Conclusion
This project shows that transaction-level financial data can provide meaningful
signals for credit risk prediction. By transforming raw balance histories and
transaction activity into behavioral features, we built a model that captures
patterns related to liquidity stability, income regularity, and spending behavior.
Among the models we tested, Gradient Boosting performed best overall, achieving the
strongest balance between predictive performance and classification quality. The
results suggest that behavioral signals from bank activity can help identify the
risk of defaulting in ways that traditional credit bureau data may miss.
These findings are especially relevant for consumers with thin or limited credit histories,
where traditional credit scores may not fully reflect real financial behavior. Overall,
the project highlights how transaction-based features can serve as a valuable complement
to modern credit risk assessment.
Next Steps
Future work could focus on improving model calibration so that predicted probabilities
more closely match observed delinquency outcomes. Incorporating longer financial
histories and additional behavioral signals may also strengthen predictive performance.

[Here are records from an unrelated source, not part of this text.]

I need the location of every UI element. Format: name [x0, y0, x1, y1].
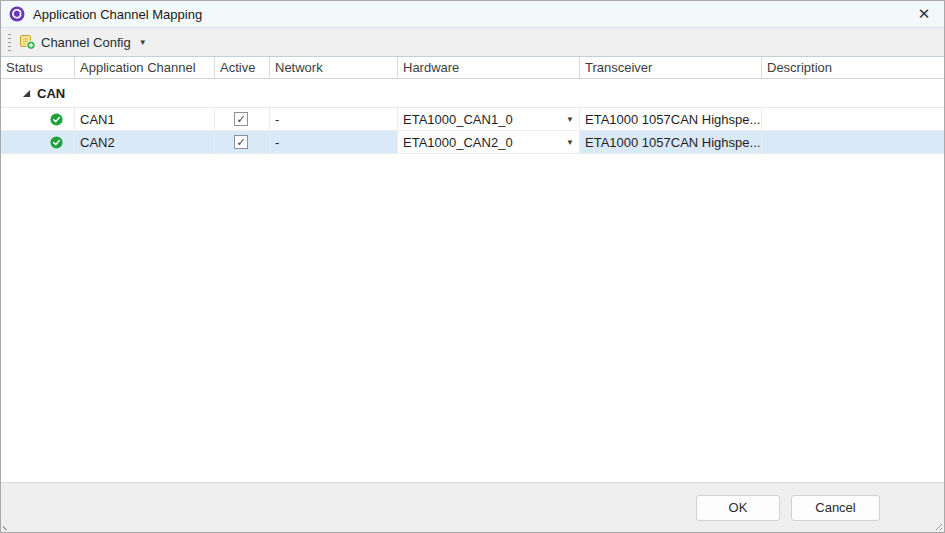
- column-header-active[interactable]: Active: [215, 57, 270, 78]
- cancel-button[interactable]: Cancel: [791, 495, 880, 521]
- active-checkbox[interactable]: ✓: [234, 112, 248, 126]
- hardware-value: ETA1000_CAN2_0: [403, 135, 513, 150]
- group-row-can[interactable]: CAN: [1, 79, 944, 108]
- group-label: CAN: [37, 86, 65, 101]
- dropdown-caret-icon: ▼: [566, 115, 574, 124]
- hardware-combobox[interactable]: ETA1000_CAN1_0 ▼: [398, 108, 580, 130]
- network-cell: -: [270, 131, 398, 153]
- window-title: Application Channel Mapping: [33, 7, 202, 22]
- dialog-footer: OK Cancel: [1, 482, 944, 532]
- toolbar: Channel Config ▼: [1, 28, 944, 57]
- table-header-row: Status Application Channel Active Networ…: [1, 57, 944, 79]
- application-channel-mapping-dialog: Application Channel Mapping ✕ Channel Co…: [0, 0, 945, 533]
- close-icon[interactable]: ✕: [913, 3, 935, 25]
- channel-config-label: Channel Config: [41, 35, 131, 50]
- column-header-description[interactable]: Description: [762, 57, 944, 78]
- channel-config-button[interactable]: Channel Config ▼: [15, 32, 153, 52]
- status-ok-icon: [50, 136, 63, 149]
- description-cell: [762, 108, 944, 130]
- add-channel-config-icon: [19, 34, 36, 50]
- group-expanded-icon[interactable]: [22, 89, 31, 98]
- app-logo-icon: [9, 6, 25, 22]
- table-row-can2[interactable]: CAN2 ✓ - ETA1000_CAN2_0 ▼ ETA1000 1057CA…: [1, 131, 944, 154]
- column-header-network[interactable]: Network: [270, 57, 398, 78]
- active-cell: ✓: [215, 131, 270, 153]
- dropdown-caret-icon: ▼: [566, 138, 574, 147]
- application-channel-cell: CAN2: [75, 131, 215, 153]
- hardware-value: ETA1000_CAN1_0: [403, 112, 513, 127]
- application-channel-cell: CAN1: [75, 108, 215, 130]
- title-bar[interactable]: Application Channel Mapping ✕: [1, 1, 944, 28]
- status-cell: [1, 131, 75, 153]
- transceiver-cell[interactable]: ETA1000 1057CAN Highspe...: [580, 108, 762, 130]
- hardware-combobox[interactable]: ETA1000_CAN2_0 ▼: [398, 131, 580, 153]
- status-ok-icon: [50, 113, 63, 126]
- column-header-application-channel[interactable]: Application Channel: [75, 57, 215, 78]
- chevron-down-icon: ▼: [139, 38, 147, 47]
- ok-button[interactable]: OK: [696, 495, 780, 521]
- channel-mapping-table: Status Application Channel Active Networ…: [1, 57, 944, 482]
- toolbar-grip-handle[interactable]: [8, 34, 11, 51]
- column-header-status[interactable]: Status: [1, 57, 75, 78]
- description-cell: [762, 131, 944, 153]
- transceiver-cell[interactable]: ETA1000 1057CAN Highspe...: [580, 131, 762, 153]
- column-header-hardware[interactable]: Hardware: [398, 57, 580, 78]
- table-empty-area: [1, 154, 944, 482]
- network-cell: -: [270, 108, 398, 130]
- status-cell: [1, 108, 75, 130]
- column-header-transceiver[interactable]: Transceiver: [580, 57, 762, 78]
- active-checkbox[interactable]: ✓: [234, 135, 248, 149]
- active-cell: ✓: [215, 108, 270, 130]
- table-row-can1[interactable]: CAN1 ✓ - ETA1000_CAN1_0 ▼ ETA1000 1057CA…: [1, 108, 944, 131]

Another promising direction is expanding the behavioral feature set. Additional
features could be created by combining spending categories, analyzing category-level
spending volatility, or tracking changes in spending composition over time. These
signals could provide deeper insight into financial stability and consumer behavior.
More broadly, future work could focus on optimizing the behavioral modeling framework itself.
This includes testing additional feature transformations, exploring interactions between
behavioral signals, and evaluating how well the model generalizes across consumer
populations. Continued improvements in feature engineering and modeling would help
strengthen the reliability of transaction-based credit risk assessment.